Avalon said that when they were working together, she never realized how beloved she was. “She would say, ‘Really?’ She was so bashful about it. She was an amazing girl,” he recalled.
The pretty, dark-haired Funicello was 13 when she gained fame on “The Mickey Mouse Club,” a kids’ variety show that consisted of stories, songs and dance routines. It ran on ABC from 1955 to 1959.
Cast after Walt Disney saw her at a dance recital, she appeared in the Mouseketeer uniform of mouse ears, a pleated skirt and a turtleneck sweater emblazoned with her first name, and captivated young viewers with her wholesome, girl-next-door appeal.
She became the most popular Mouseketeer, receiving 8,000 fan letters a month, 10 times more than any of the 23 other young performers.
“It was a happy time. They were wonderful times,” she recalled in a TV interview as an adult – and she might just as well have been speaking for her “Mickey Mouse Club” audience.
Singer and composer Paul Anka, the one-time teen idol who briefly dated Funicello when they were on the concert circuit in the late 1950s, said that like seemingly every young American male of the time, he was in love with her.
“She was just the girl next door and they were drawn just to her,” Anka said. “She had that thing.

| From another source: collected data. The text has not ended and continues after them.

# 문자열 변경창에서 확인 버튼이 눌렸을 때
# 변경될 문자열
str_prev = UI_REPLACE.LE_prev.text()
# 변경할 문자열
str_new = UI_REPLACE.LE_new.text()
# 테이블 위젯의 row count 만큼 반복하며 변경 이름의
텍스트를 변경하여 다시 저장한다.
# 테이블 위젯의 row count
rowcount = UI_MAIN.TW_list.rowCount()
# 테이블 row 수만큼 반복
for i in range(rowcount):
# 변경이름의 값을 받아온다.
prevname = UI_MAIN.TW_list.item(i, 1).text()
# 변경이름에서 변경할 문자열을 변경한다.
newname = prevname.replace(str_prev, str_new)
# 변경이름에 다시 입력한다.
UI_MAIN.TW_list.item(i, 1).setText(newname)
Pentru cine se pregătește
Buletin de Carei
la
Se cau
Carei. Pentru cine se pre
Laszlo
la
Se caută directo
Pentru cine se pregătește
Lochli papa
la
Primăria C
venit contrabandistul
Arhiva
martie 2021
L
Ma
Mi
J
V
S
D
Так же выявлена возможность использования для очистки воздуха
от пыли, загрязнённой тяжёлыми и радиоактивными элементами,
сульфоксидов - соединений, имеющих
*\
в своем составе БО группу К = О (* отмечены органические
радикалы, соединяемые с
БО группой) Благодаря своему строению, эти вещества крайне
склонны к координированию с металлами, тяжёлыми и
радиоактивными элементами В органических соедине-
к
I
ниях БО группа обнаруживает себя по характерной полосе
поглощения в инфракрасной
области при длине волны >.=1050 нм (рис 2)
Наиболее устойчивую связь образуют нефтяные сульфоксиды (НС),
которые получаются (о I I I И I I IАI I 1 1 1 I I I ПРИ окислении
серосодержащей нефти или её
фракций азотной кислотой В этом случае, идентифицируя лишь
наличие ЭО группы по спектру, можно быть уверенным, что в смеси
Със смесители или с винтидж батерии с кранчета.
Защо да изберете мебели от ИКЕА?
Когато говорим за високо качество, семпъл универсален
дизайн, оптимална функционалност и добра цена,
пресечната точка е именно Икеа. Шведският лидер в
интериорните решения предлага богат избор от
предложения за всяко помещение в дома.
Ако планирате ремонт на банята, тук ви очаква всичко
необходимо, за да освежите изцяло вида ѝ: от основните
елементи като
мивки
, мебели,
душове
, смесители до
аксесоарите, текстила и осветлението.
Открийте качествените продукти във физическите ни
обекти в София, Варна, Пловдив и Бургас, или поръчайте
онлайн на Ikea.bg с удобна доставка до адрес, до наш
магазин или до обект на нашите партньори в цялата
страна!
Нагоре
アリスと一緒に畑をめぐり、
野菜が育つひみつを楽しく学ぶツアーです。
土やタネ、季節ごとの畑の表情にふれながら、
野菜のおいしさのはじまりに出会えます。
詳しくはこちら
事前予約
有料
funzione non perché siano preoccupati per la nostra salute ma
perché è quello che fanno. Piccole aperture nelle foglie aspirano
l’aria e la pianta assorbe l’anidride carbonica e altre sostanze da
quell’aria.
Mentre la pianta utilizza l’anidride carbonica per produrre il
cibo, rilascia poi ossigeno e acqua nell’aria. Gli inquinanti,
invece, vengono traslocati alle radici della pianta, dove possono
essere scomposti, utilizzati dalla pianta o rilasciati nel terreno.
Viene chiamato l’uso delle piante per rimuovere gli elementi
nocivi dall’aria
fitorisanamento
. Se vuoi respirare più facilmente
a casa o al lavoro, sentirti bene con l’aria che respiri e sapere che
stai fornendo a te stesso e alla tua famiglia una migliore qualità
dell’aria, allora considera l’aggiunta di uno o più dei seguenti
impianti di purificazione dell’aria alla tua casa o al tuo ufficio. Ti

She had the it, and there was just no stopping it.”
They eventually drifted apart, but during the time they were together, he said, Disney tried to end their relationship, resulting in one of Anka’s biggest hits, “Puppy Love.”
“The Disney crowd, and understandably so, didn’t want her too involved at too young an age,” Anka told the AP. “We had our professional careers and what have you, and they continued to tell her it was a puppy love, and marriage should not be in question. And I wrote about it.”
When “The Mickey Mouse Club” ended, Funicello was the only cast member to remain under contract to the studio. She appeared in such Disney movies as “Johnny Tremain,” “The Shaggy Dog,” “The Horsemasters,” “Babes in Toyland,” “The Misadventures of Merlin Jones” and “The Monkey’s Uncle.”
She also became a recording star, singing on 15 albums and hit singles such as “Tall Paul” and “Pineapple Princess.”
Outgrowing the kid roles by the early ’60s, Annette teamed with Avalon in a series of movies for American-International, the first film company to exploit the burgeoning teen market.
The filmmakers weren’t aiming for art and never stumbled across it. As Halliwell’s Film Guide says of “Beach Party”: “Quite tolerable in itself, it started an excruciating trend.”
The beach films featured ample youthful skin. But not Funicello’s.
She remembered in 1987: “Mr. Disney said to me one day, ‘Annette, I have a favor to ask of you. I know all the girls are wearing bikinis, but you have an image to uphold. I would appreciate it if you would wear a one-piece suit.’ I did, and I never regretted it.”
The shift in teen tastes begun by the Beatles in 1964 and Funicello’s first marriage the following year pretty much killed off the beach-movie genre.
In the 1970s, she made commercials for Skippy peanut butter, appearing with her real-life children.
She and Avalon were reunited in the 1987 movie “Back to the Beach,” in which Lori Loughlin played their daughter.
It was during the filming of “Back to the Beach” that Funicello noticed she had trouble walking – the first insidious sign of MS. She gradually lost control of her legs. Fearing people might think she was drunk, she went public with her condition in 1992.
She wrote of her triumphs and struggles in her 1994 autobiography, “A Dream Is a Wish Your Heart Makes” – the title taken from a Disney song. In 1995, she appeared in a television docudrama based on her book. And she spoke openly about the degenerative effects of MS.